Last 8 Warriors-Rockets games:
— Brady Klopfer (@BradyKlopferNBA) April 27, 2019
3/13: No Durant
2/23: No Harden
1/3: No CP3
11/15: No Curry
WCF G7: No CP3 or Iguodala
WCF G6: No CP3 or Iguodala
WCF G5: No Iguodala
WCF G4: No Iguodala
It’s been a while since we’ve seen these teams get to face each other healthy.
The significant statistics
This is a tough one to evaluate. The Warriors have spent 70 percent of the season playing at 70 percent and the Rockets entire game plan is designed around spamming three pointers and isolations. Those plays work (Harden’s drives are converted into points and the threes fall for the Rockets) and this could easily be the toughest team the Warriors have faced in the Kerr era.
The Utah Jazz held Harden to just .529 TS%, well below his season average of .616. It was something of a gimmick defense, but expect the Warriors to take note of how uncomfortable Harden was when shaded to deter him from going to his dominant left hand.

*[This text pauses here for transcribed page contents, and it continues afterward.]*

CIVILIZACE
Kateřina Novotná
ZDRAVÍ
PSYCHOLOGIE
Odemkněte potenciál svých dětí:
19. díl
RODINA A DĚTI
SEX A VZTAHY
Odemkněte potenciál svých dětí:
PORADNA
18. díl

For Golden State, it will once again come down to their defense. Offensively, the team has been thrumming. Like a good punk rock song, it’s not that they’re using every single octave, but the “four chords and the truth” basketball equivalent of Curry and Kevin Durant has looked nearly unstoppable.
Via NBA.com, Durant is the leading scorer in the playoffs, at 35 points per game. Even better, he’s done so on a murderous .719 TS%. Curry isn’t far behind in either category with 24.7 points per game on an equally impressive .710 TS%. Even better, the two play as well together as any other two players in the league. As Steph Curry told The Athletic, the inclusion of Kevin Durant has allowed the Warriors to accept a changing NBA defensive landscape — rather than wilting though, they’ve bent. Supple like the reeds, rather than rigid:
“The game is entirely different,” Curry said, lifting up his head to remove the shadow from his eyes. “People defend us differently. You’re going to adjust with it or you’re going to fight it and the ego is going to chip in and say, ‘you need to get your 25 shots no matter what.’ I have the same intent and focus and energy — but the way it looks, the way it looks on the stat sheet, all that stuff is entirely different.”
The Rockets are a significantly better defensive team, but PJ Tucker can’t be everywhere. And with Trevor Ariza gone, it will be interesting to see how well the Rockets can contain our superstars.
As old friend of the blog, Patrick Murray wrote — the lessons from last year’s playoffs is that defense, not offense, could well be the deciding factor:
After splitting the first games in Houston, Golden State put the clamps on from Game Three onwards. The Rockets totalled 85, 95, 94, 86, and 92 points in the final five games of that series. The real reason the Rockets took the Warriors to seven games was because they held the Warriors to lower point totals in two of those games. It was the Rockets defense, not their offense, that kept them in that series.
The prediction
As much as it pains me, I simply cannot predict a sweep in good faith. The Rockets are too good, the Warriors to unsteady. Complicating matters further, the Warriors are yet again banged up. Without our two main starting centers, they’re already entering at less than full strength, toss in a couple of bum ankles... The loss of DeMarcus Cousins in particular hurts, since he was a player that the Rockets couldn’t really counter with their roster.
Anyways: Warriors in 7.
A basic six game Warriors series win, with an extra game thrown in to account for the inertia of a wobbly season. In the end though, the champs have the talent and experience.